Os bondes...
          que saudade!


     IVONE, minha santa esposa, telefonou-me para dizer que seu ônibus acabara de ser assaltado. 
    E que os passageiros do "busu" molestado, depois de bruscamente liberados pelo atrevido assaltante, haviam sido levados à delegacia de polícia mais próxima - de onde ela, pelo celular, fazia a ligação -, para registrar a queixa..

     Coitada da minha mulher! Pela segunda vez, em menos de três meses, teve que suportar tamanha humilhação...
     Com indisfarçável indignação, reagi à notícia. Xinguei deus e o mundo. Mesmo sabendo que minha iracúndia, embora fundamentada, não concorreria para sustar ou diminuir a onda de assaltos a coletivos que, agora, como maior freqüência, vem inquietando a capital baiana. 
     Dia desses, resolvi ir de ônibus à Praça da Sé.

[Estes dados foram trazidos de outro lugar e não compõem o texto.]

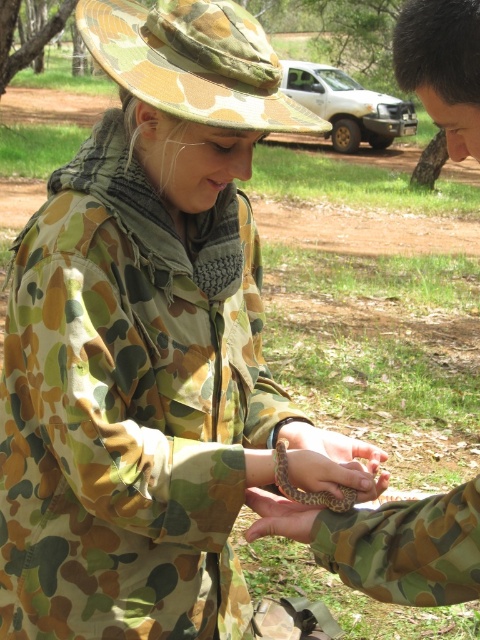 Does camouflage fabric arm at center have a lesser height compared to camouflage-patterned hand at center?

No, camouflage fabric arm at center is not shorter than camouflage-patterned hand at center.

Is camouflage fabric arm at center taller than camouflage-patterned hand at center?

Yes, camouflage fabric arm at center is taller than camouflage-patterned hand at center.

The width and height of the screenshot is (480, 640). I want to click on camouflage fabric arm at center, so click(x=387, y=544).

Image resolution: width=480 pixels, height=640 pixels. I want to click on camouflage fabric arm at center, so click(387, 544).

Antes de chegar na Praça Castro Alves, perdi, num audacioso assalto, o meu relógio de estimação, e uma cédula de 50 reais que mantinha permanentemente na minha carteira, à disposição dos senhores larápios.
     Interpeladas, as autoridades da estimada Soterópolis (arre!) não perdem tempo:-  "Assalto a ônibus, querido? Oh! Acontece em todas as grandes capitais." 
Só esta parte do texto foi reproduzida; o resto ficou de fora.